• _Exercise description_
An exact repetition of the data below, without images, is the expected answer.

• _Input records_
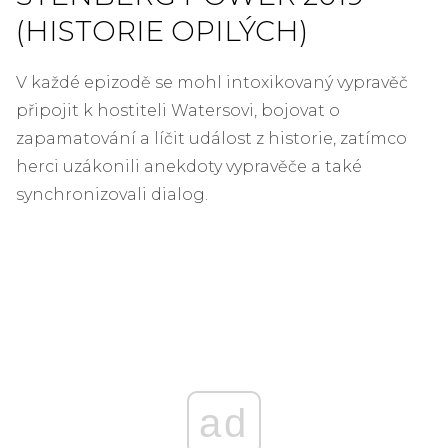
(HISTORIE OPILÝCH)
V každé epizodě se mohl intoxikovaný vypravěč
připojit k hostiteli Watersovi, bojovat o
zapamatování a líčit událost z historie, zatímco
herci uzákonili anekdoty vypravěče a také
synchronizovali dialog.
ad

• _Result of the task_
(HISTORIE OPILÝCH)
V každé epizodě se mohl intoxikovaný vypravěč
připojit k hostiteli Watersovi, bojovat o
zapamatování a líčit událost z historie, zatímco
herci uzákonili anekdoty vypravěče a také
synchronizovali dialog.
ad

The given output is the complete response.